* **Source information**
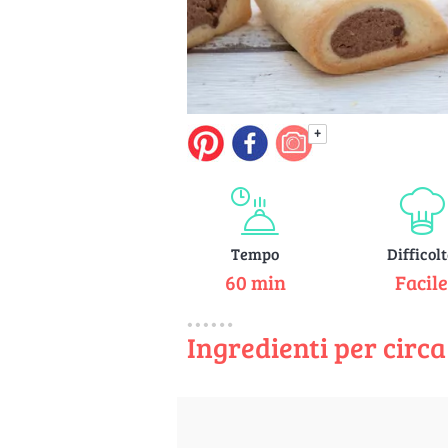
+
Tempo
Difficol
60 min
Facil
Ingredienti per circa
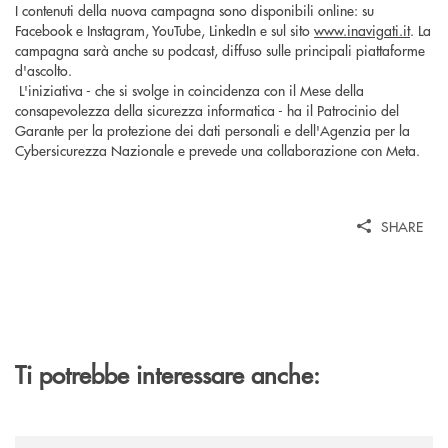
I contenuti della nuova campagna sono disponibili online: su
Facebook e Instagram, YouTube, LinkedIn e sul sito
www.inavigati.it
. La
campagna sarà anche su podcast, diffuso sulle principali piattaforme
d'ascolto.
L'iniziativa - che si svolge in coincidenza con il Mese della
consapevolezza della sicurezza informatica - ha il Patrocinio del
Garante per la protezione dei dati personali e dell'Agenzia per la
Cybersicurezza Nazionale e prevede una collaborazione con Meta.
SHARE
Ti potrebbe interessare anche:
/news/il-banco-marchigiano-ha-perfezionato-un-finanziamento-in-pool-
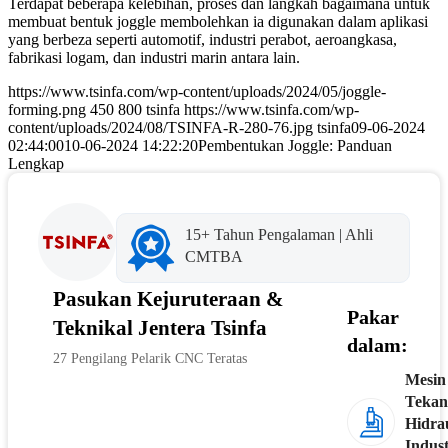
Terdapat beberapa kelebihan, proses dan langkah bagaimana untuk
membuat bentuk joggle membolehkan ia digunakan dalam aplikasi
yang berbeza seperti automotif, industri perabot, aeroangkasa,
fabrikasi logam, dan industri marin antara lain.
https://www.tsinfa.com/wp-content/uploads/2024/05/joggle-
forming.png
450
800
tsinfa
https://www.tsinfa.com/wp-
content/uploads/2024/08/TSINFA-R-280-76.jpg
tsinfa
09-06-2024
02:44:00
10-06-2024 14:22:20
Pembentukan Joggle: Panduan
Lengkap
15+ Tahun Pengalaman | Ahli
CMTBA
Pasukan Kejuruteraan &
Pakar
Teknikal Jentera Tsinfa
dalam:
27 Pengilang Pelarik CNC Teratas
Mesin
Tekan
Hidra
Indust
---
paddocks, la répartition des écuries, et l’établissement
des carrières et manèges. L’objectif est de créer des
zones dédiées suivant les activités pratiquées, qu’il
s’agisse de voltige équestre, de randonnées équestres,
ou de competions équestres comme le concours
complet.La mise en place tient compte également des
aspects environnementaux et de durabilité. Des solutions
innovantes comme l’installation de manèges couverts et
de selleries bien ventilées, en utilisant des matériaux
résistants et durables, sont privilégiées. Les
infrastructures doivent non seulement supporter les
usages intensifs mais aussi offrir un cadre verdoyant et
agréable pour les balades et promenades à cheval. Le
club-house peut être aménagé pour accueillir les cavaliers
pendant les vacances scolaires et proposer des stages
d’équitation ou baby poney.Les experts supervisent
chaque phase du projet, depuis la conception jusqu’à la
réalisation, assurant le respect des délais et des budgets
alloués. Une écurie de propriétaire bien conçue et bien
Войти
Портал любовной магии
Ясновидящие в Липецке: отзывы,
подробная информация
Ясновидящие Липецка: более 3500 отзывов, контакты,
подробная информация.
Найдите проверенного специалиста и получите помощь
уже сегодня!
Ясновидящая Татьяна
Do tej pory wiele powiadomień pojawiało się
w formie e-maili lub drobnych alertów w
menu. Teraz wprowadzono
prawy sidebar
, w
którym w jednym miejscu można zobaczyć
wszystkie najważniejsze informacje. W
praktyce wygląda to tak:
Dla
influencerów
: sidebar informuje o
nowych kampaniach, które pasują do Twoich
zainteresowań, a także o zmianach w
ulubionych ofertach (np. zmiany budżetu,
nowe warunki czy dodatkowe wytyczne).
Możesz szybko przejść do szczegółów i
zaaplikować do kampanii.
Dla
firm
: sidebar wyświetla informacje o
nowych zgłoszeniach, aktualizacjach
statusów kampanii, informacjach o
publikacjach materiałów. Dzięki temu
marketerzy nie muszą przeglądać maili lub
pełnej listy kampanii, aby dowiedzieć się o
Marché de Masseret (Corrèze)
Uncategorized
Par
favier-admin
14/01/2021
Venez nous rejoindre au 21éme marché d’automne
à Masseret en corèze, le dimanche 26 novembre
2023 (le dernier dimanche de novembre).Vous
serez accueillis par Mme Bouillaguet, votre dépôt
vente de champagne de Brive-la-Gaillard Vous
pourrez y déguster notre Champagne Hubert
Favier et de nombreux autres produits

* **Task prompt**
Every line from the line containing "marketerzy nie muszą przeglądać maili lub" through the line containing "2023 (le dernier dimanche de novembre).Vous" in the records above must be retyped exactly. Leave out the rest.

* **Exercise solution**
marketerzy nie muszą przeglądać maili lub
pełnej listy kampanii, aby dowiedzieć się o
Marché de Masseret (Corrèze)
Uncategorized
Par
favier-admin
14/01/2021
Venez nous rejoindre au 21éme marché d’automne
à Masseret en corèze, le dimanche 26 novembre
2023 (le dernier dimanche de novembre).Vous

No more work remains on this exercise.